Yuuki pulled on her show jacket, her white jodhpurs, her shined boots and the red tie. She grabbed her dressage hat and jumping helmet, her gloves and her bag. Her hair was tied in a tight bun at the base of her neck, dark against her skin. The girl looked at the clock beside her bed. 8:30.
The first marshal call was made outside, the camera vans and their crew pulled up. A crowd lined up at the gates to the Jockey Club, staring through the bars at the event they had come to witness. They could see the dorms from their vantage point and when Yuuki exited her room, they called out to her. Identifying her young frame, she was still the only one competing under the age of twenty.

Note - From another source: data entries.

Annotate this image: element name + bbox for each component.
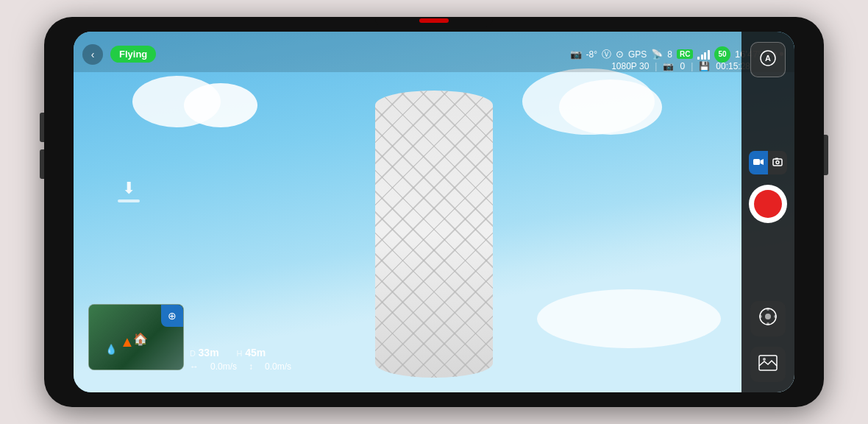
svg-rect-6	[775, 158, 778, 159]
svg-rect-2	[753, 159, 760, 165]
telemetry-panel: D 33m H 45m ↔ 0.0m/s ↕ 0.0m/s	[190, 347, 291, 372]
svg-point-5	[776, 160, 779, 163]
camera-icon: 📷	[570, 49, 582, 60]
right-control-panel: A	[741, 32, 794, 392]
drone-camera-screen: ‹ Flying 📷 -8° Ⓥ ⊙ GPS 📡 8 RC	[74, 32, 794, 392]
photo-mode-button[interactable]	[768, 151, 787, 174]
svg-text:A: A	[765, 54, 771, 63]
height-readout: H 45m	[237, 347, 266, 358]
expand-icon: ⊕	[168, 310, 177, 322]
back-button[interactable]: ‹	[82, 44, 103, 65]
signal-count: 8	[667, 49, 672, 60]
record-indicator	[754, 190, 782, 218]
landing-icon: ⬇	[118, 179, 140, 202]
gps-label: GPS	[628, 49, 647, 60]
phone-device: ‹ Flying 📷 -8° Ⓥ ⊙ GPS 📡 8 RC	[44, 17, 824, 407]
svg-rect-4	[773, 159, 782, 166]
distance-readout: D 33m	[190, 347, 219, 358]
status-bar: 📷 -8° Ⓥ ⊙ GPS 📡 8 RC	[570, 46, 761, 63]
volume-up-button[interactable]	[40, 113, 44, 142]
volume-down-button[interactable]	[40, 149, 44, 179]
svg-marker-3	[761, 159, 764, 165]
mini-map-expand-button[interactable]: ⊕	[161, 305, 183, 327]
battery-badge: 50	[714, 46, 730, 63]
svg-point-14	[763, 358, 766, 361]
record-button[interactable]	[749, 185, 787, 223]
auto-mode-button[interactable]: A	[750, 42, 786, 77]
divider2: |	[691, 61, 693, 71]
gimbal-icon: Ⓥ	[602, 48, 611, 61]
video-mode-button[interactable]	[749, 151, 768, 174]
horiz-speed-icon: ↔	[190, 361, 199, 372]
mini-map[interactable]: ⊕ 💧 ▲ 🏠	[88, 304, 184, 370]
vert-speed-value: 0.0m/s	[265, 361, 291, 372]
svg-point-10	[766, 322, 769, 325]
capture-mode-toggle[interactable]	[749, 151, 787, 174]
svg-point-12	[774, 315, 777, 318]
svg-point-8	[765, 314, 771, 319]
cloud-right-top	[485, 68, 706, 142]
hud-status-row2: 1080P 30 | 📷 0 | 💾 00:15:28	[611, 61, 750, 71]
tower-structure	[375, 91, 493, 378]
camera-angle: -8°	[586, 49, 597, 60]
svg-point-11	[759, 315, 762, 318]
power-button[interactable]	[824, 135, 828, 175]
photo-icon: 📷	[663, 61, 674, 71]
joystick-icon	[758, 307, 778, 331]
svg-point-9	[766, 308, 769, 311]
nav-icon: ⊙	[616, 49, 624, 60]
antenna-icon: 📡	[651, 49, 663, 60]
cloud-bottom-right	[537, 289, 721, 348]
cloud-left	[132, 76, 280, 135]
video-icon	[753, 158, 764, 169]
signal-strength-bars	[697, 49, 710, 60]
photo-count: 0	[680, 61, 685, 71]
horiz-speed-value: 0.0m/s	[210, 361, 237, 372]
distance-label: D	[190, 349, 196, 358]
back-icon: ‹	[91, 49, 95, 60]
storage-icon: 💾	[699, 61, 710, 71]
height-label: H	[237, 349, 243, 358]
vert-speed-icon: ↕	[249, 361, 253, 372]
rc-badge: RC	[677, 49, 693, 59]
water-marker: 💧	[105, 344, 117, 355]
joystick-button[interactable]	[750, 301, 786, 336]
distance-value: 33m	[199, 347, 219, 358]
gallery-icon	[758, 355, 778, 375]
drone-position-marker: ▲ 🏠	[120, 332, 135, 351]
photo-icon-btn	[772, 158, 783, 169]
gallery-button[interactable]	[750, 347, 786, 382]
divider1: |	[655, 61, 657, 71]
height-value: 45m	[245, 347, 266, 358]
auto-icon: A	[759, 49, 777, 70]
top-indicator	[419, 18, 449, 23]
flying-status-badge: Flying	[110, 46, 156, 63]
resolution-label: 1080P 30	[611, 61, 649, 71]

Yuuki waved shyly and then pretended to have received a text message. Zero was standing, waiting for her. A man and a list of names was there.
"Yuuki Cunxin?"
"Yes." She breathed, her nerves playing up again.
"You're up at dressage in half an hour, puissance at one and cross country at five."
The day was the roughest equestrian day anyone could follow. Usually the events were spaced over three days, but the trails searched for the toughest and most talented.
Yuuki nodded and thanked the man. Her stable hand leant against the trough Zero was tied to.
"Busy, busy."
"Yeah, yeah. So are you." She smiled at him. The boy was probably fourteen, an aspiring Olympian. Just like she had been.
Yuuki mounted and began her warm-up.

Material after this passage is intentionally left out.